Гринберг: Там важна конкуренция, менеджеры, которые мотивированы очень хорошо. Нельзя доказать, что Алекперов более эффективный менеджер, чем Сечин. Не получается это.
Оганесян: Идеологический вопрос из Варшавы: «Марксизм в последнее время стал на Западе очень популярен. Проводятся международные конференции, «Капитал» издают большими тиражами, а в России как-то все тихо. Почему? Может, потому, что раньше издавали много? Стыдятся расписаться в своей профнепригодности те, кто выкорчевывал Маркса из учебных программ в 1990-е годы? У вас в институте Маркса вспоминают?»
Гринберг: У нас особенно вспоминают. Слишком сильно.
Оганесян: Кстати, в гуманитарных вузах марксизм все еще присутствует в учебниках.
Гринберг: И правильно.
Оганесян: На факультетах журналистики ‒ совершенно точно.
Гринберг: В США очень мощные марксисты.
Оганесян: Почему он стал сейчас популярен? Видимо, в силу тех причин, о которых мы говорили в начале?
Гринберг: Карл Маркс, между прочим, многое предвидел. Он, конечно же, был неправ в том, что пролетариат обязательно должен быть повивальной бабкой революции. Он не предполагал, что можно вползать. Но Энгельс уже предполагал, что можно вползти без революции, устранить эксплуатацию, то, что они получили во второй половине ХХ века. Однако Маркс предвидел многое ‒ централизацию, концентрацию капитала. Он предвидел отрыв финансовой сферы от реального сектора ‒ то, что мы сейчас наблюдаем. Это самое главное.
Идеология возвращается, и это плохо. С одной стороны, обнаглели богатые, с другой стороны, после того, как исчезла социалистическая система, обнаглел капитализм и ведет себя как хочет. Представьте себе американское вторжение в Ирак. Это прямой обман мира, что якобы там ядерное оружие или еще что-то. Если бы существовал Советский Союз, была бы другая история. А здесь что хочешь, то и делай.
Оганесян: Нет конкуренции.
Гринберг: Да. Это правда. Как говорил Ленин, монополия ведет к загниванию. И точно, мы это и наблюдаем.
Оганесян: Вопрос из Германии: «Есть мнение, что нынешняя финансовая мировая система достигла пределов роста. Вы не знаете, есть ли в мире разработки модели новой финансовой системы, которая могла бы заменить нынешнюю, просуществовавшую, по некоторым оценкам, лет 500?»
Гринберг: Нет, 500 лет ‒ это странно. Можно сказать так: 500 лет доминирования западной цивилизации.
Оганесян: Обычно говорят про Бреттон-Вудскую систему.
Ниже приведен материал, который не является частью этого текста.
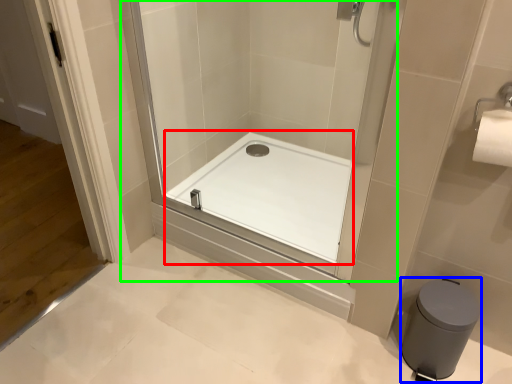 Question: Which is nearer to the bath (highlighted by a red box)? bidet (highlighted by a blue box) or shower door (highlighted by a green box).

Choices:
 (A) bidet
 (B) shower door

Answer: (B) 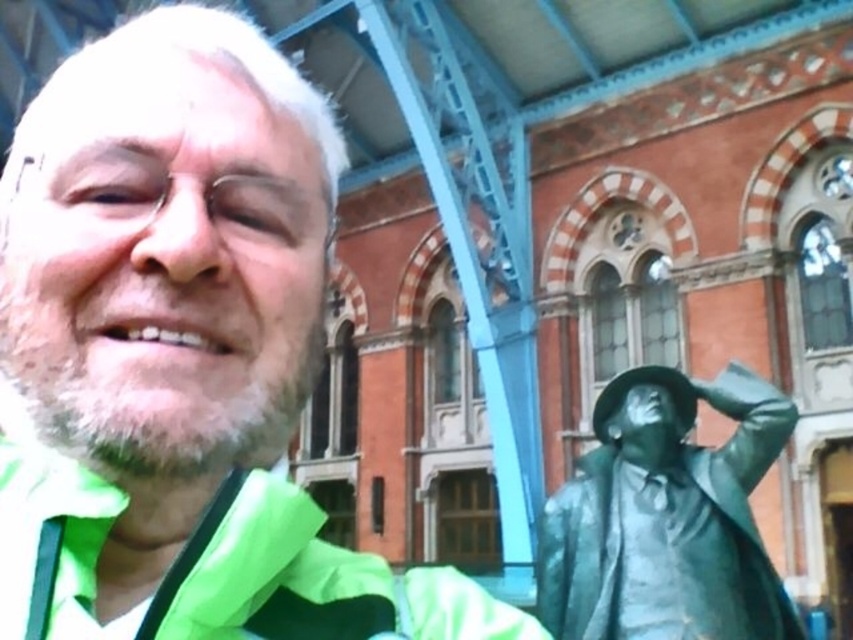 Based on the photo, is green matte jacket at left in front of bronze statue at right?

That is True.

Is green matte jacket at left bigger than bronze statue at right?

Yes.

This screenshot has height=640, width=853. Describe the element at coordinates (180, 352) in the screenshot. I see `green matte jacket at left` at that location.

At what (x,y) coordinates should I click in order to perform the action: click on green matte jacket at left. Please return your answer as a coordinate pair (x, y). The height and width of the screenshot is (640, 853). Looking at the image, I should click on pyautogui.click(x=180, y=352).

Who is taller, green fabric jacket at left or bronze statue at right?

Standing taller between the two is bronze statue at right.

Between green fabric jacket at left and bronze statue at right, which one appears on the left side from the viewer's perspective?

green fabric jacket at left is more to the left.

Describe the element at coordinates (221, 566) in the screenshot. I see `green fabric jacket at left` at that location.

Identify the location of green fabric jacket at left. (221, 566).

Which is more to the right, green matte jacket at left or green fabric jacket at left?

green fabric jacket at left

Which is behind, point (316, 147) or point (332, 608)?

Point (316, 147)

Identify the location of green matte jacket at left. Image resolution: width=853 pixels, height=640 pixels. (180, 352).

Locate an element on the screen. The image size is (853, 640). green matte jacket at left is located at coordinates (180, 352). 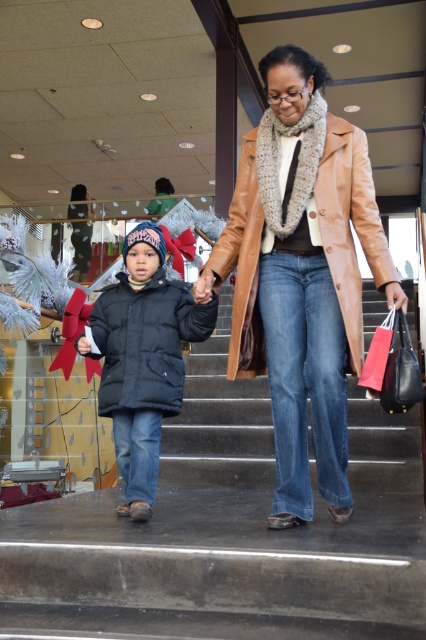 Question: Estimate the real-world distances between objects in this image. Which object is closer to the leather coat at center?

Choices:
 (A) matte black jacket at center
 (B) smooth concrete stairs at center

Answer: (A)

Question: Does smooth concrete stairs at center lie behind matte black jacket at center?

Choices:
 (A) no
 (B) yes

Answer: (A)

Question: Which of these objects is positioned closest to the smooth concrete stairs at center?

Choices:
 (A) matte black jacket at center
 (B) leather coat at center

Answer: (A)

Question: Is leather coat at center to the right of matte black jacket at center from the viewer's perspective?

Choices:
 (A) no
 (B) yes

Answer: (B)

Question: Among these objects, which one is farthest from the camera?

Choices:
 (A) matte black jacket at center
 (B) smooth concrete stairs at center
 (C) leather coat at center

Answer: (A)

Question: From the image, what is the correct spatial relationship of smooth concrete stairs at center in relation to matte black jacket at center?

Choices:
 (A) above
 (B) below

Answer: (B) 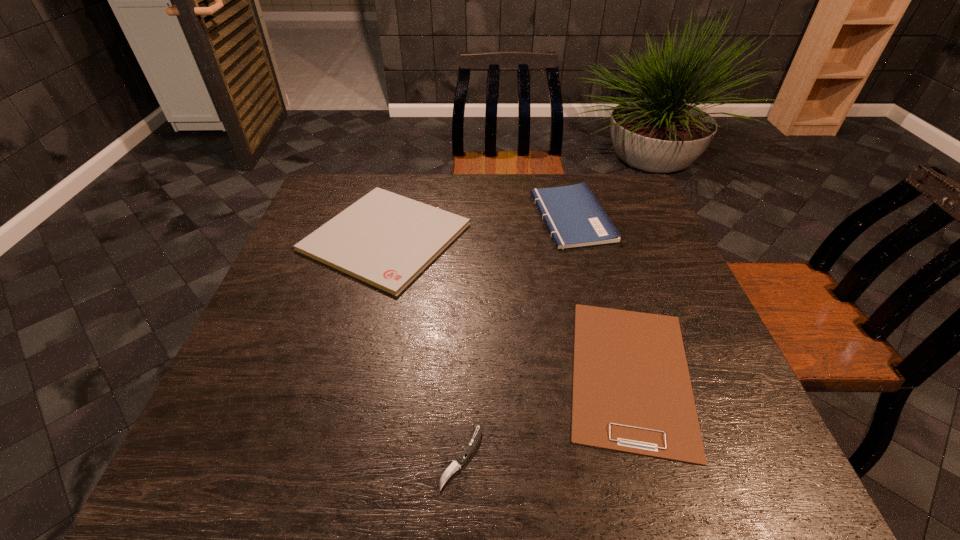 Where is `vacant point that satisfies the following two spatial constraints: 1. on the front side of the second tallest object; 2. on the left side of the pocketknife`? This screenshot has height=540, width=960. vacant point that satisfies the following two spatial constraints: 1. on the front side of the second tallest object; 2. on the left side of the pocketknife is located at coordinates (330, 456).

This screenshot has height=540, width=960. What are the coordinates of `free location that satisfies the following two spatial constraints: 1. on the front side of the nearer clipboard; 2. on the right side of the left clipboard` in the screenshot? It's located at (350, 373). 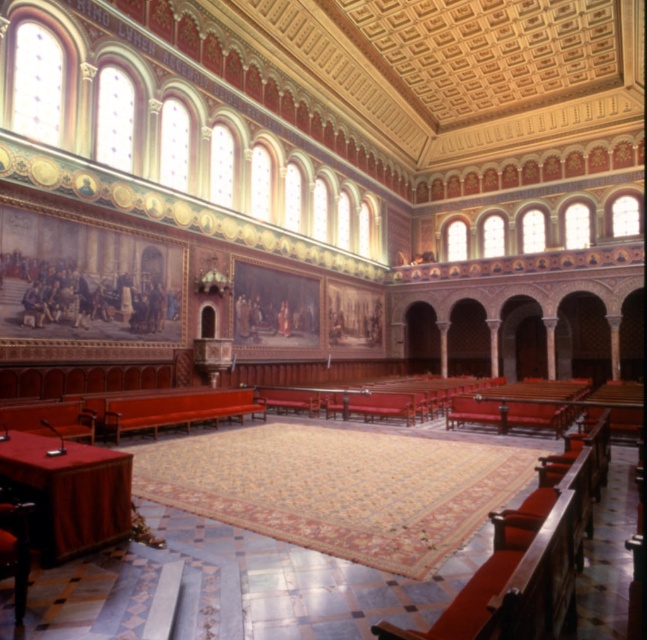 You are standing in the ornate interior space and need to find the metallic polished chair at lower left. According to the coordinates provided, where exactly is it positioned?

The metallic polished chair at lower left is located at point (x=14, y=545), which means it is positioned near the lower left corner of the space based on the coordinate system provided.

You are a visitor in this ornate hall and want to sit down. You see the matte red bench at center and the metallic polished chair at lower left. Which one is taller?

The matte red bench at center is taller than the metallic polished chair at lower left. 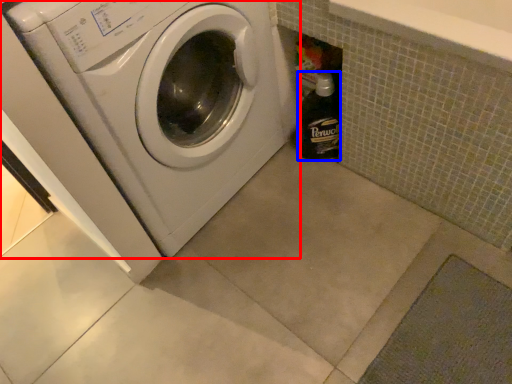 Question: Which object appears closest to the camera in this image, washing machine (highlighted by a red box) or bottle (highlighted by a blue box)?

Choices:
 (A) washing machine
 (B) bottle

Answer: (A) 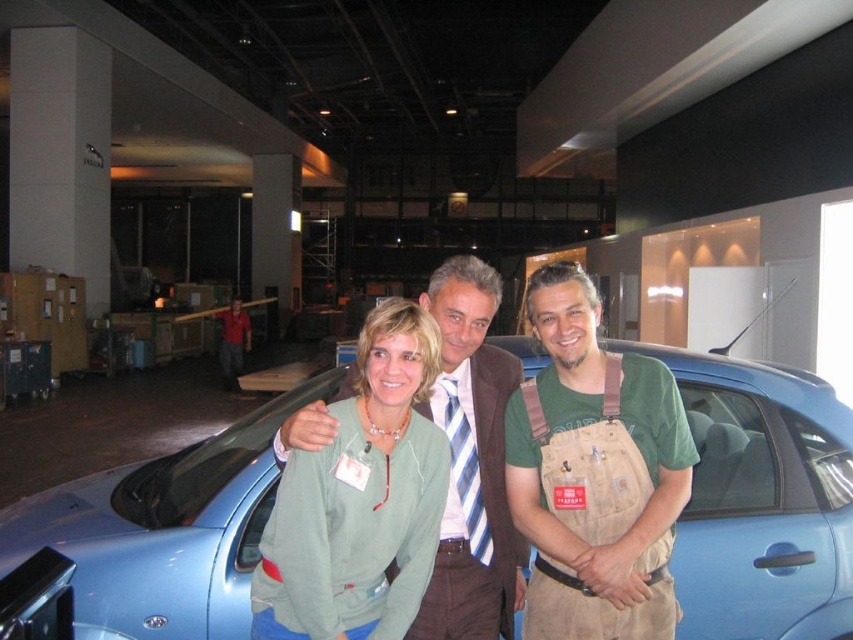 You are a tailor working in a fitting room and you have two garments at center, a green canvas overalls at center and a green cotton hoodie at center. You need to determine if they can be hung side by side on a hanger that is 5 inches wide. Can both garments fit on the hanger?

The distance between the green canvas overalls at center and green cotton hoodie at center is 2.45 inches. Since the hanger is 5 inches wide, both garments can be placed side by side as the combined width would be less than the hanger length.

You are a tailor measuring two green garments in the center of an image. The garments are the green canvas overalls at center and the green fabric jacket at center. Which garment is closer to the camera?

The green canvas overalls at center and green fabric jacket at center are 19.82 inches apart, so it is impossible to determine which is closer based solely on the distance between them.

You are standing in the showroom and want to walk from point A to point B. Point A is located at coordinate point (685, 476) and point B is at coordinate point (399, 504). Which direction should you move to get from point A to point B?

To move from point A to point B, you should move downward and to the right since point A is further to the viewer than point B, meaning it is closer to you. Moving towards point B would require going away from the viewer, which in coordinate terms translates to moving downward and rightward in the image. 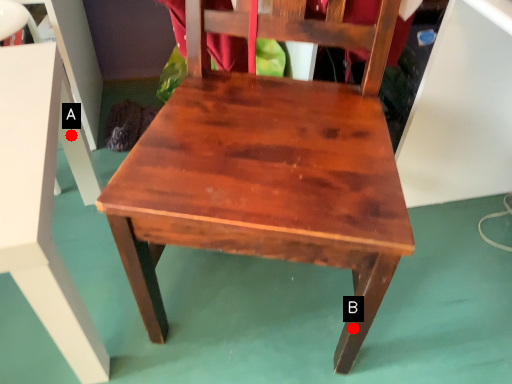 Question: Two points are circled on the image, labeled by A and B beside each circle. Which point appears farthest from the camera in this image?

Choices:
 (A) A is further
 (B) B is further

Answer: (A) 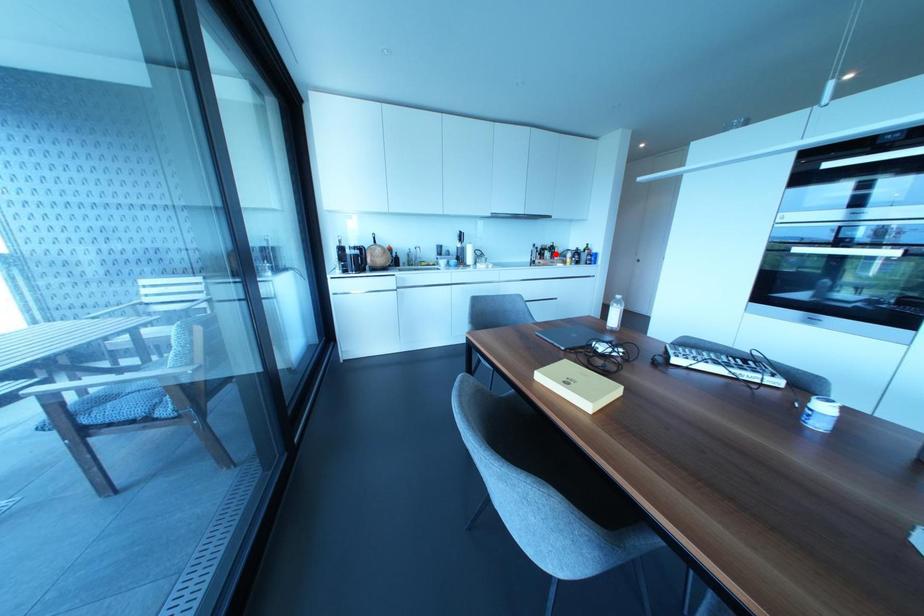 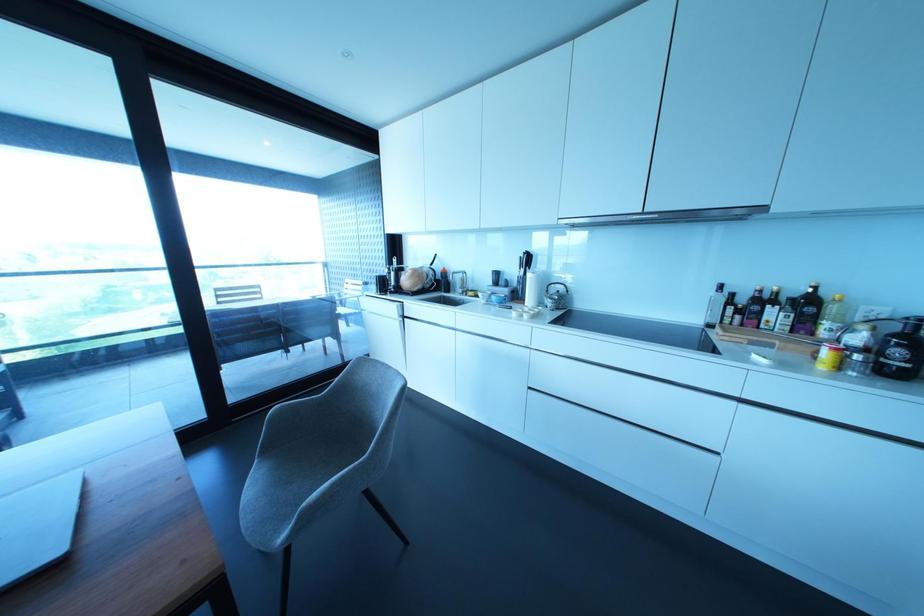 Question: I am providing you with two images of the same scene from different viewpoints. Image1 has a red point marked. In image2, the corresponding 3D location appears at what relative position? Reply with the corresponding letter.

Choices:
 (A) Closer
 (B) Farther

Answer: (B) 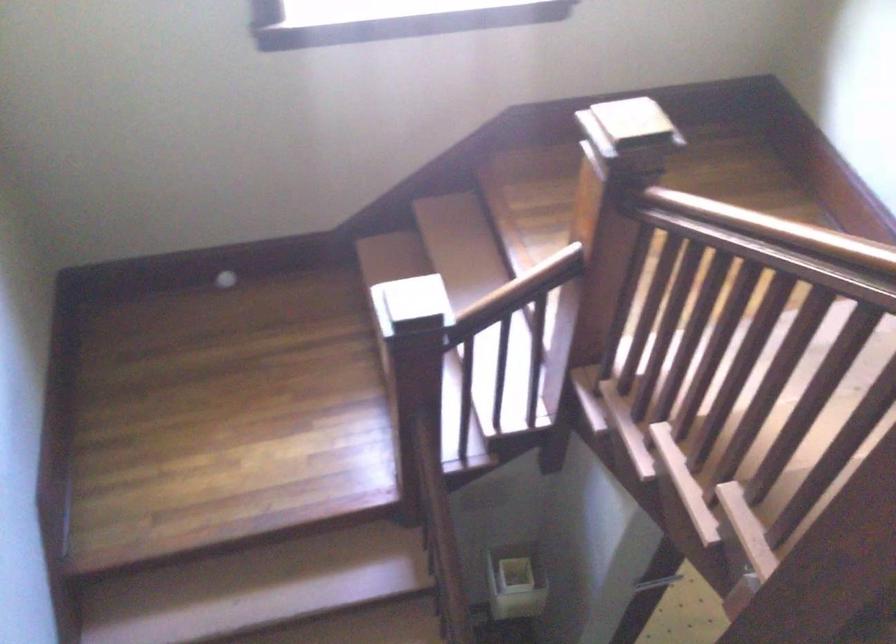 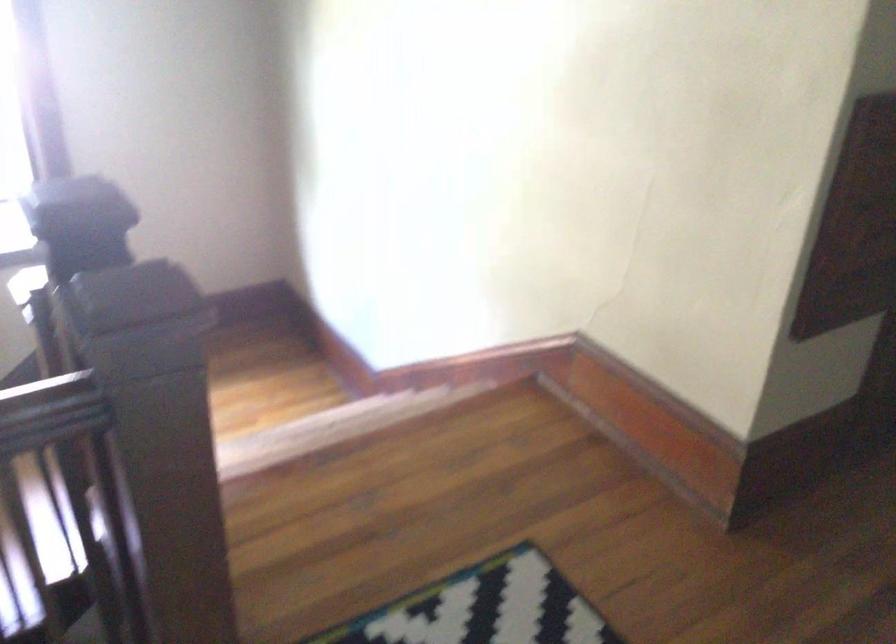 Question: I am providing you with two images of the same scene from different viewpoints. Which of the following objects are not visible in image2?

Choices:
 (A) wooden stair handrail
 (B) wooden newel post
 (C) wooden handrail
 (D) light green bag

Answer: (A) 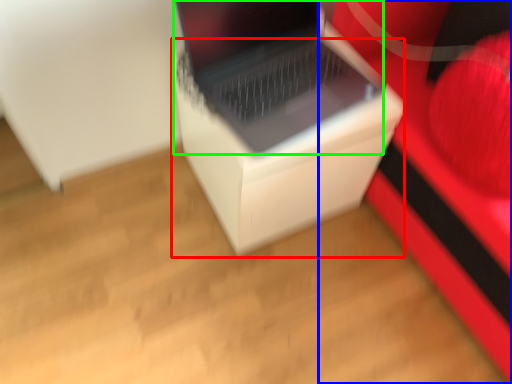 Question: Estimate the real-world distances between objects in this image. Which object is farther from cardboard box (highlighted by a red box), furniture (highlighted by a blue box) or laptop (highlighted by a green box)?

Choices:
 (A) furniture
 (B) laptop

Answer: (A) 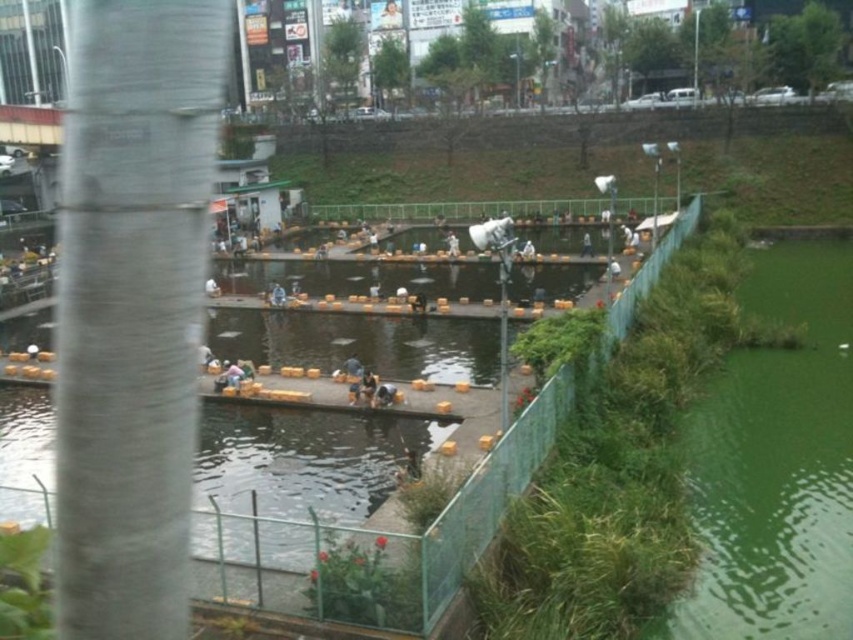 You are standing at the center of the image and want to place a new object exactly where the light brown wooden chair at center is located. What are the coordinates you should aim for?

The coordinates for the light brown wooden chair at center are 0.586 in the x direction and 0.272 in the y direction.

You are a photographer planning to capture a photo of the green liquid water at lower right and the light brown wooden chair at center. Which object should you focus on first if you want to include both in your shot without moving the camera?

The green liquid water at lower right should be focused on first since it has a larger size compared to the light brown wooden chair at center, allowing it to take up more space in the frame while still including the smaller chair.

You are a visitor standing on the wooden platforms near the water. You need to sit down but there are only two options available. The light brown wooden chair at center and the dark blue fabric person at center. Which one is taller and thus more suitable for sitting?

The light brown wooden chair at center is taller than the dark blue fabric person at center, so it is more suitable for sitting. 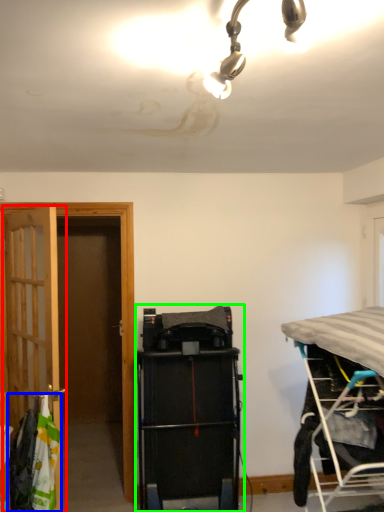 Question: Which object is positioned closest to door (highlighted by a red box)? Select from laundry (highlighted by a blue box) and equipment (highlighted by a green box).

Choices:
 (A) laundry
 (B) equipment

Answer: (A) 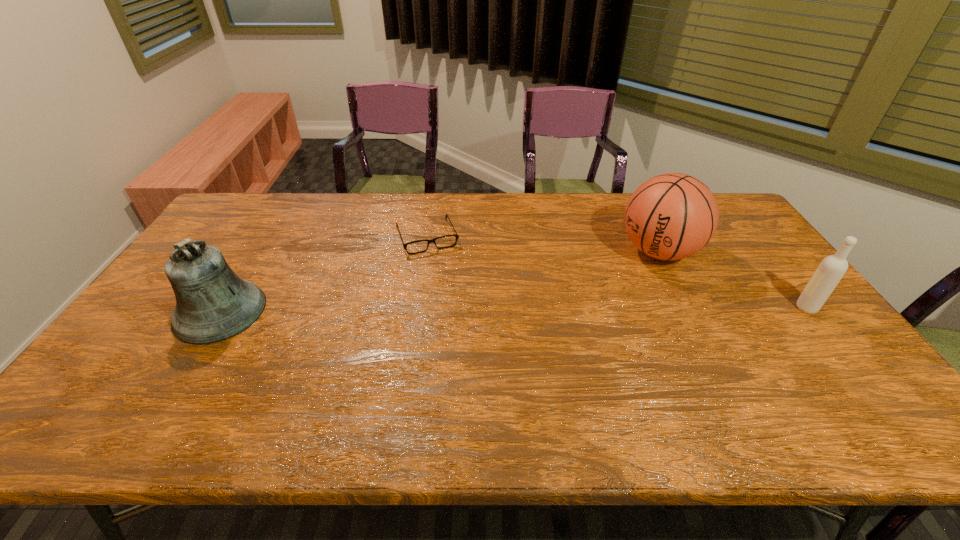 This screenshot has height=540, width=960. Identify the location of the leftmost object. (213, 304).

Find the location of a particular element. The width and height of the screenshot is (960, 540). vodka is located at coordinates (832, 268).

Where is `the second object from left to right`? the second object from left to right is located at coordinates (456, 235).

Image resolution: width=960 pixels, height=540 pixels. Identify the location of the shortest object. (456, 235).

I want to click on basketball, so click(x=671, y=216).

Where is `free space located 0.360m on the back of the bell`? The image size is (960, 540). free space located 0.360m on the back of the bell is located at coordinates (279, 216).

In order to click on vacant region located 0.180m on the back of the vodka in this screenshot , I will do (x=770, y=261).

At what (x,y) coordinates should I click in order to perform the action: click on free region located 0.120m on the front-facing side of the shortest object. Please return your answer as a coordinate pair (x, y). The height and width of the screenshot is (540, 960). Looking at the image, I should click on (444, 279).

Find the location of `vacant area situated 0.140m on the front-facing side of the shortest object`. vacant area situated 0.140m on the front-facing side of the shortest object is located at coordinates click(x=445, y=282).

Identify the location of free spot located 0.290m on the front-facing side of the shortest object. The width and height of the screenshot is (960, 540). (459, 318). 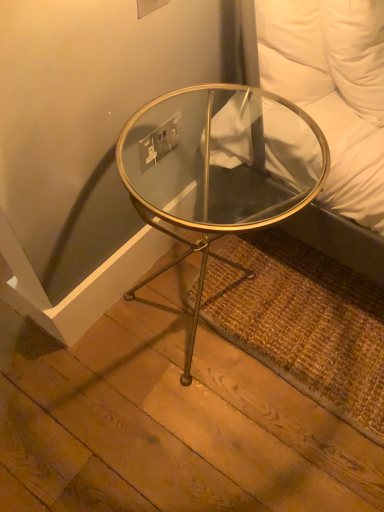 Question: Does point (180, 100) appear closer or farther from the camera than point (152, 136)?

Choices:
 (A) farther
 (B) closer

Answer: (A)

Question: From the image's perspective, is clear glass table at center above or below white plastic electric outlet at upper center?

Choices:
 (A) below
 (B) above

Answer: (A)

Question: Considering the relative positions of clear glass table at center and white plastic electric outlet at upper center in the image provided, is clear glass table at center to the left or to the right of white plastic electric outlet at upper center?

Choices:
 (A) left
 (B) right

Answer: (B)

Question: Is white plastic electric outlet at upper center situated inside clear glass table at center or outside?

Choices:
 (A) outside
 (B) inside

Answer: (A)

Question: From the image's perspective, is white plastic electric outlet at upper center above or below clear glass table at center?

Choices:
 (A) above
 (B) below

Answer: (A)

Question: Visually, is white plastic electric outlet at upper center positioned to the left or to the right of clear glass table at center?

Choices:
 (A) right
 (B) left

Answer: (B)

Question: Considering the positions of white plastic electric outlet at upper center and clear glass table at center in the image, is white plastic electric outlet at upper center wider or thinner than clear glass table at center?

Гринберг: Я считаю, что Бреттон-Вудская система себя не исчерпала.
Оганесян: Доллар должен оставаться мировой валютой?
Гринберг: Нет альтернативы. Была бы альтернатива, если бы было благостное мировое хозяйство, единый мировой Центральный банк, какая-то валюта, как эсперанто и английский язык. Эсперанто было бы справедливее.
Французы держались, а теперь начали изучать английский, и все на нем разговаривают. Все поняли, что ничего сделать нельзя, если грек хочет разговаривать со шведом. Они, между прочим, в Европейском союзе, в квазигосударстве. У них нет никакой альтернативы, кроме как говорить по-английски. Та же самая история и с долларом.
Оганесян: Еще не пришло время?
Гринберг: Китай мощный, но его никто не хочет. Мы все ‒ заложники. Альтернативы нет. Всегда надо думать: хорошо, давайте разрушим это, а дальше-то что?
Оганесян: Мир должен органически подойти к какому-то решению, а не применять лабораторное моделирование.
Гринберг: Не меняется соотношение сил. Евро уже появилось. Китайцы с японцами ‒ не верю, что они могут договориться. Но, может, молодые люди уже забудут...
Оганесян: Юань набирает силу в экономике.
Гринберг: Будет олигополия.
Оганесян: Может быть так. Это как раз та корзина, о которой мы говорим.
Гринберг: У русских есть возможность, если будет низкая инфляция, и мы будем более щедрыми с точки зрения интеграции на постсоветском пространстве, у нас есть очень большие шансы, что рубль станет мощной региональной валютой.
Оганесян: Спасибо вам большое!
Гринберг: Спасибо вам.
Оганесян: И успехов на поле брани с кризисом сегодняшним и завтрашним, и теми, которые еще будут.
Гринберг: Улюкаев же сказал, что к кризису надо привыкать.